JPMorgan Selling 1.4M SF Santa Monica Office Campus

Water Garden goes on market as LA office availability hits record 25%.

JPMorgan Asset Management has put its 1.4M SF Water Garden office campus in Santa Monica up for sale.

An asking price has not been disclosed for the 17-acre campus, which includes eight six-story office buildings that are 84% occupied, with tenants including Amazon and Sony.

Eastdil Secured is listing the property, which was acquired by JPMorgan in 2001. Water Garden is the largest Westside office campus north of Interstate 10, featuring a series of waterways surrounding the office buildings.

In May, Amazon inked a 200K SF lease at the campus. Software firm Oracle leases 290K SF at the campus and Entravision has a 145K SF footprint at the landmark office complex.

JPMorgan completed a $50M renovation at the campus in 2016. The complex includes a fitness center, daycare center, bank outlets and several restaurants, as well as parking for more than 4,000 vehicles.

While net absorption treaded water in the Los Angeles office market in the third quarter, vacancies climbed to a record of 20% and available sublease space surged to a new high of 10.7M SF, which is nearly 5% of the current office inventory, according to Newmark’s Q3 report for the industry.

Newmark said cost-cutting measures by the tech sector is inducing tech players to reduce their office footprints in LA.

“Most tech company valuations have suffered notable losses in recent month.
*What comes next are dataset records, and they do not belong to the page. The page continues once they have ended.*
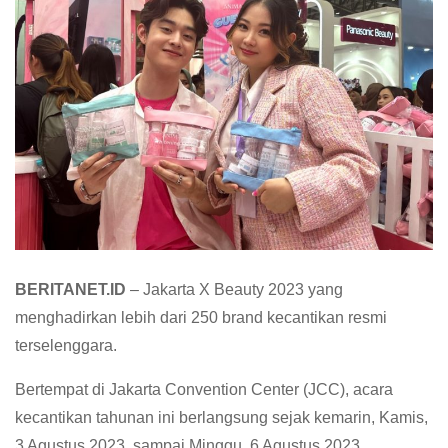
BERITANET.ID
– Jakarta X Beauty 2023 yang
menghadirkan lebih dari 250 brand kecantikan resmi
terselenggara.
Bertempat di Jakarta Convention Center (JCC), acara
kecantikan tahunan ini berlangsung sejak kemarin, Kamis,
3 Agustus 2023, sampai Minggu, 6 Agustus 2023.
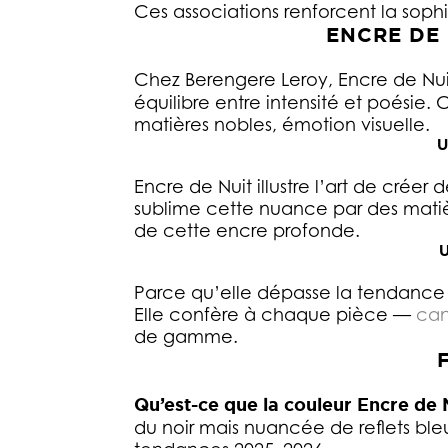
Ces associations renforcent la sophi
ENCRE DE 
Chez Berengere Leroy, Encre de Nui
équilibre entre intensité et poésie.
matières nobles, émotion visuelle.
U
Encre de Nuit illustre l’art de créer
sublime cette nuance par des matiè
de cette encre profonde.
Parce qu’elle dépasse la tendance po
Elle confère à chaque pièce —
ca
de gamme.
Qu’est-ce que la couleur Encre de
du noir mais nuancée de reflets ble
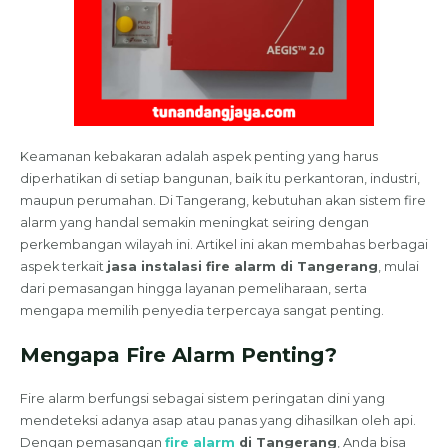
Keamanan kebakaran adalah aspek penting yang harus
diperhatikan di setiap bangunan, baik itu perkantoran, industri,
maupun perumahan. Di Tangerang, kebutuhan akan sistem fire
alarm yang handal semakin meningkat seiring dengan
perkembangan wilayah ini. Artikel ini akan membahas berbagai
aspek terkait
jasa instalasi fire alarm di Tangerang
, mulai
dari pemasangan hingga layanan pemeliharaan, serta
mengapa memilih penyedia terpercaya sangat penting.
Mengapa Fire Alarm Penting?
Fire alarm berfungsi sebagai sistem peringatan dini yang
mendeteksi adanya asap atau panas yang dihasilkan oleh api.
Dengan pemasangan
fire alarm
di Tangerang
, Anda bisa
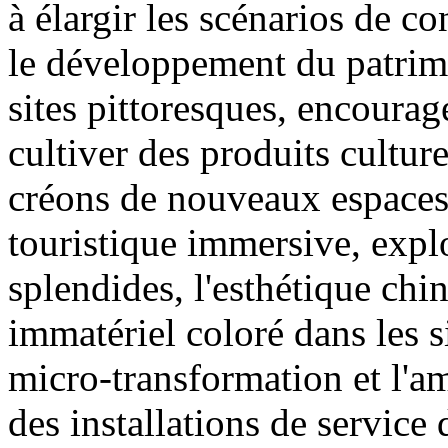
à élargir les scénarios de
le développement du patrimo
sites pittoresques, encourage
cultiver des produits culturel
créons de nouveaux espaces
touristique immersive, expl
splendides, l'esthétique chin
immatériel coloré dans les s
micro-transformation et l'am
des installations de service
This is leading to cost-cutting measures, notably among firms that aggressively staffed up in recent years and exponentially grew their real estate footprints,” Newmark’s report said.

Notable sublease listings added in Q3 included Honey, with 132K SF in DTLA; Netflix, which listed 121K SF in Burbank—increasing the streaming giant’s sublease total in LA to 188K SF; and Herbalife’s listing of 98K SF in DTLA.

The market report indicates there are likely to more sublease listings added to the total in Q4. “Hiring freezes, slowdowns and layoffs are on the race,” Newmark said.

The only bright spot in the market report—and it’s barely a glimmer—is that net absorption in LA’s office sector leveled off at negative 2K SF in the third quarter, an improvement over the absorption amount of negative 261K SF in Q2. This was overshadowed by the surge in sublease space in Q3.

“Sublease availability has more than doubled from pre-pandemic levels and finding a tenant to backfill the average sublet offering is difficult amid a crowded [sublease] market,” Newmark’s report said.